RECORDS PROVIDED START

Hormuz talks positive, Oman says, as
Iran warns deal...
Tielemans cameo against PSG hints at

RECORDS PROVIDED END
RECORDS PROVIDED START

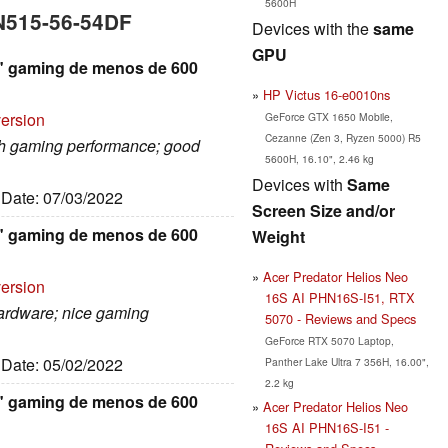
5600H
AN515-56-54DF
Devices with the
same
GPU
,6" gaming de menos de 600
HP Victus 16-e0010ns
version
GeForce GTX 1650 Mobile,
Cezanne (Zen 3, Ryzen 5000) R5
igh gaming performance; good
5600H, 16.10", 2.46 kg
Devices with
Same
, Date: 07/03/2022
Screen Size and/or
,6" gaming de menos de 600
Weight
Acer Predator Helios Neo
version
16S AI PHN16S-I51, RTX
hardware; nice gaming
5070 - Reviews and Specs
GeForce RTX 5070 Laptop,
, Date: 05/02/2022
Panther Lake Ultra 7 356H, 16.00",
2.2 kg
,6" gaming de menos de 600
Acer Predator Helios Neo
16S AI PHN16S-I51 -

RECORDS PROVIDED END
RECORDS PROVIDED START

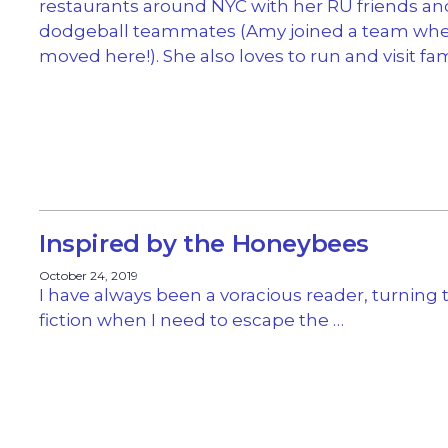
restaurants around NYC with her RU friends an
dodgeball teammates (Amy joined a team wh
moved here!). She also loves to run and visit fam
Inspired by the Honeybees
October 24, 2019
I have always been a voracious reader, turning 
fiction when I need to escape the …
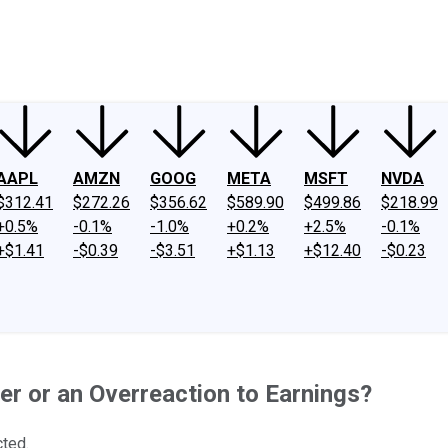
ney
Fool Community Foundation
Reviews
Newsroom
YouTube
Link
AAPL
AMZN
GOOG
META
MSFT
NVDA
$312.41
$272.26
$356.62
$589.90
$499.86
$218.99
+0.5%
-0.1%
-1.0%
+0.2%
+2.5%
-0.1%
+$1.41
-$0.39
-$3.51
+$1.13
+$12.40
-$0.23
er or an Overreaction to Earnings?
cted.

RECORDS PROVIDED END

● PROBLEM REQUIREMENTS: What do the lines above say from the one containing "Hormuz talks positive, Oman says, as" down to the one containing "Tielemans cameo against PSG hints at"? Return them exactly, both end lines included, and only them.

● FINAL ANSWER:
Hormuz talks positive, Oman says, as
Iran warns deal...
Tielemans cameo against PSG hints at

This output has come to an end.